FK: "The point is that for every example you can come up with, we can come up with A LOT more. Don't forget, we say the Bible speaks for itself. You say the Bible is indecipherable without the Church's interpretation. I agree with you. There is NO WAY the literal taking of the Bible comes anywhere close to Roman Catholic theology. Except in very limited circumstances, you have no case to make that Roman Catholicism has any regard for the literal words of scripture. Why else would your hierarchy have sheltered your laity away from those words for so many hundreds of years? If your hierarchy simply reflected those literal words, there would be nothing to be afraid of. Yet, their actions betray the opposite truth.

Q:INDEED.

--Biblically correct.
--Historically correct.
--Currently true.
--Logically true.
--Repeatedly demonstrably true historically and currently.

Thanks.
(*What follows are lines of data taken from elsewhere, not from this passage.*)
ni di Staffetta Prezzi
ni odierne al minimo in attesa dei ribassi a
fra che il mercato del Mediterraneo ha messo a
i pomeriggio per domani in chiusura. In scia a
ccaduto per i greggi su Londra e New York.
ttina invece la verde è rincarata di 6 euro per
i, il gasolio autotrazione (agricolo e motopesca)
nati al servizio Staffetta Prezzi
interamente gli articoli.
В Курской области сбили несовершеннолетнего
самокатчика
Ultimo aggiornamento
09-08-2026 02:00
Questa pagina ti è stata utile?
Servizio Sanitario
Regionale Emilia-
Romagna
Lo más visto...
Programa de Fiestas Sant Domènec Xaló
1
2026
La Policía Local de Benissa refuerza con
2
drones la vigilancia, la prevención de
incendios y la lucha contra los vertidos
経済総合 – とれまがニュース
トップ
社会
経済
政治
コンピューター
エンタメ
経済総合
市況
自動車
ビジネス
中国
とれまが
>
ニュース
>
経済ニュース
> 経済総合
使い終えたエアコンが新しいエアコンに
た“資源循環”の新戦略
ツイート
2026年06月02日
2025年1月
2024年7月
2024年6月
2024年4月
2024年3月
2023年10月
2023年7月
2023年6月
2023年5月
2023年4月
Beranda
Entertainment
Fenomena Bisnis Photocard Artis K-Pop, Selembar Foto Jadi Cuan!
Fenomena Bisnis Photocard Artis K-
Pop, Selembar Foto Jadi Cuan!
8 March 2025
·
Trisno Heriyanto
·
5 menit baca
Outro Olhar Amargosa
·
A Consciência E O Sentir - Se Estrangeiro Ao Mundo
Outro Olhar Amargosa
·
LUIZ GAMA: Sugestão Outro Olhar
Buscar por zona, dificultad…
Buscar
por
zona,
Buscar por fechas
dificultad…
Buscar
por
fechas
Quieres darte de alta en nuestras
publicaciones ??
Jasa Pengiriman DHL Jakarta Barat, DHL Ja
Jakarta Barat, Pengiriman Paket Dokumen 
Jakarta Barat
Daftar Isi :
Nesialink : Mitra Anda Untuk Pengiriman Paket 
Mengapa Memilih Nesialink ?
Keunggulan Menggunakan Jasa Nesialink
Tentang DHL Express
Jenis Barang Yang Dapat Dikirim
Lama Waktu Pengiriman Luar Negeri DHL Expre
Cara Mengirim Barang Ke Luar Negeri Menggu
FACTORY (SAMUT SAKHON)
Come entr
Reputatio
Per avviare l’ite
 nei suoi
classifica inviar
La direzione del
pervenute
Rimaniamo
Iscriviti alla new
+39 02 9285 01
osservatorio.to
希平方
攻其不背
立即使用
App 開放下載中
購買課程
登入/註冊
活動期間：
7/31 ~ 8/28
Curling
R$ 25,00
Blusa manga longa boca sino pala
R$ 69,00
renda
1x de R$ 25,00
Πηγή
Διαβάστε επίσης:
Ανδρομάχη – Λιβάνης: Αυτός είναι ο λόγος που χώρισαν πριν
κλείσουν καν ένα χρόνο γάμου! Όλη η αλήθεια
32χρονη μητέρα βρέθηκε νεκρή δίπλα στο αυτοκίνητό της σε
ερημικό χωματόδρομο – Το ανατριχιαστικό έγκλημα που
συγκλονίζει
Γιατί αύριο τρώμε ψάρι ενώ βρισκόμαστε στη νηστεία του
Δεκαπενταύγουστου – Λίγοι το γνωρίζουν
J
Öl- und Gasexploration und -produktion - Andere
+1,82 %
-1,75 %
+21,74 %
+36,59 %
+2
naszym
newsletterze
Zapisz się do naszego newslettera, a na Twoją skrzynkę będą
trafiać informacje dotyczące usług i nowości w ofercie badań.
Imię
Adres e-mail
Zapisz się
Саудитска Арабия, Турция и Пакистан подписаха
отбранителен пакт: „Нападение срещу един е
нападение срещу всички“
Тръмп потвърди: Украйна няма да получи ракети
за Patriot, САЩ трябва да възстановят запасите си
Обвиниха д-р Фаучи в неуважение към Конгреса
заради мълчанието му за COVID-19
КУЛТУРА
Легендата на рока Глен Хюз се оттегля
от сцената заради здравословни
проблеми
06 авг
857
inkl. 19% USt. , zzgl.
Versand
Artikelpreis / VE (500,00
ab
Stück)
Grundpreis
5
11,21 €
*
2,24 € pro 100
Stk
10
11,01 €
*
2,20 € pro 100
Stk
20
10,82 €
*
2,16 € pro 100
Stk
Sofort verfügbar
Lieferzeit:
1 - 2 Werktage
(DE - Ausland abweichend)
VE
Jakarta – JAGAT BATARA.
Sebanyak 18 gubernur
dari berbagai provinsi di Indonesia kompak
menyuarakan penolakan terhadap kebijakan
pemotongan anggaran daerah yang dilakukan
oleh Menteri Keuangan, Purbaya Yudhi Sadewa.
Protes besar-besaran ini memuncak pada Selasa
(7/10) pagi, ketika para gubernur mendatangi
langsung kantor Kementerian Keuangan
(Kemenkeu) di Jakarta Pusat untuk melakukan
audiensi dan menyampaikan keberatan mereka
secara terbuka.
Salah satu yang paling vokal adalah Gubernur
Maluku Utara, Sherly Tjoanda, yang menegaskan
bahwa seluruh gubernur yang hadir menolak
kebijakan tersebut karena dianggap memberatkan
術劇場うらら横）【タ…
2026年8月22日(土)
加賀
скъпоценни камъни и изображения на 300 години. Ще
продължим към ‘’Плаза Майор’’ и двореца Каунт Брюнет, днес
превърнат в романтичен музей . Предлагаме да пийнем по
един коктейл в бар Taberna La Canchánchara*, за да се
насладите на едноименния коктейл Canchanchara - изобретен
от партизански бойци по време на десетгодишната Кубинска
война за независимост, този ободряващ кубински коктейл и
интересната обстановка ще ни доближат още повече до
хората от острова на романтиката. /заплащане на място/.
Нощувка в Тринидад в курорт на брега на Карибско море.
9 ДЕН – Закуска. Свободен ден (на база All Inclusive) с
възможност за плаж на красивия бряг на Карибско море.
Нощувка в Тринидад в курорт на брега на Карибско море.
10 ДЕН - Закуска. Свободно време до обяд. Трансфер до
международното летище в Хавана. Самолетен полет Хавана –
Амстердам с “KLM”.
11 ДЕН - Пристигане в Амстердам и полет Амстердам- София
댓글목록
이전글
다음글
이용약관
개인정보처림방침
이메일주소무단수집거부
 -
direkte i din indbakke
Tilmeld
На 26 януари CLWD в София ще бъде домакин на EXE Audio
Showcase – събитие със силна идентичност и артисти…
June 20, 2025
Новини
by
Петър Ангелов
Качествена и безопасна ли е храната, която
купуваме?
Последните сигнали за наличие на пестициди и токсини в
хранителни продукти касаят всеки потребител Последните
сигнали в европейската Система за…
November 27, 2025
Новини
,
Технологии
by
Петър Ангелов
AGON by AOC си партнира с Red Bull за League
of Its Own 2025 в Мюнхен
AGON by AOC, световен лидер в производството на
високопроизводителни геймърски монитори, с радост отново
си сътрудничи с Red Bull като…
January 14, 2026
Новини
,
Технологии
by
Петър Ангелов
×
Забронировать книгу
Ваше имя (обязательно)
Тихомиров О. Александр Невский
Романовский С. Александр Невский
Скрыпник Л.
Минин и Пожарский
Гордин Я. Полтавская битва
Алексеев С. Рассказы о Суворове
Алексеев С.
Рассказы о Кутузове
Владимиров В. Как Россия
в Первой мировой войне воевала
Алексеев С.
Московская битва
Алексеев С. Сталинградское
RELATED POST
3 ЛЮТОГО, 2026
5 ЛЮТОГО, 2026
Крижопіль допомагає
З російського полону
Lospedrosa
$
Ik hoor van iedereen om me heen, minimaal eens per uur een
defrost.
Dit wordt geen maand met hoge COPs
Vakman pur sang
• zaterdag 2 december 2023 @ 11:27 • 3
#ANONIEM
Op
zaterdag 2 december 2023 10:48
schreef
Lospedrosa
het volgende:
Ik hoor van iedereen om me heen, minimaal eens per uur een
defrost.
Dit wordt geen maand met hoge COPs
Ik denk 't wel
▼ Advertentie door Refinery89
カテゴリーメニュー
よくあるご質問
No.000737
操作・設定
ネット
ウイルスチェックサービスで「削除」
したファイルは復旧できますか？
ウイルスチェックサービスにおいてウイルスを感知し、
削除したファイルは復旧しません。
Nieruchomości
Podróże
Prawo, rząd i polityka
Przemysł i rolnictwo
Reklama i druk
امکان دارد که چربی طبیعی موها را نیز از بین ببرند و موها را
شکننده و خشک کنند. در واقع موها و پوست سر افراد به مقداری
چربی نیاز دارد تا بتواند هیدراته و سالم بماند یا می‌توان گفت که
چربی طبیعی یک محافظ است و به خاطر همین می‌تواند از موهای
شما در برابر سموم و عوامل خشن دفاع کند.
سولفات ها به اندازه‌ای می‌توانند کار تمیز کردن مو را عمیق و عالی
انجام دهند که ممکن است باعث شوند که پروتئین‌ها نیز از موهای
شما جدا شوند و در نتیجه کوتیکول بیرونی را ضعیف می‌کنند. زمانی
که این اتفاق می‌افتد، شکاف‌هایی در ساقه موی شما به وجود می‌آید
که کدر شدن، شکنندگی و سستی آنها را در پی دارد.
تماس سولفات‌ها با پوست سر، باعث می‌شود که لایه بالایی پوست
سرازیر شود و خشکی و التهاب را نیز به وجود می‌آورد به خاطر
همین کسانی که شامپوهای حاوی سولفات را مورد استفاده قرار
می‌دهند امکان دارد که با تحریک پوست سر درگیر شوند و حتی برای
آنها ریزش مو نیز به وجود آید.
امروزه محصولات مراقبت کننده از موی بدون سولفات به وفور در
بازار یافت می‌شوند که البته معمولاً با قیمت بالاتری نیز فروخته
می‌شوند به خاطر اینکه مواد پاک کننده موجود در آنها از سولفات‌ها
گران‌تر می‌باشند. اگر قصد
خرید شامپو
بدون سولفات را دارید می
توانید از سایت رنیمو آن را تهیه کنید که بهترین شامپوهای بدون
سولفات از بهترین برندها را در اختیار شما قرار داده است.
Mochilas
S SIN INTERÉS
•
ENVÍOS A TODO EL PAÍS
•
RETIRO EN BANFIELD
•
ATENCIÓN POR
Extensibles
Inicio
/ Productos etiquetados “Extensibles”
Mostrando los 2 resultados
Well put."

Q, assuming arguendo the validity of FK's post, how do you account for the theology and ecclesiology and praxis of Orthodoxy which never kept the scriptures from the laity, a laity which ultimately holds the final say (in terms of time and as a practical matter) on what is dogma and what isn't?


8,570 posted on 02/02/2007 7:09:37 AM PST by Kolokotronis (Christ is Risen, and you, o death, are annihilated!)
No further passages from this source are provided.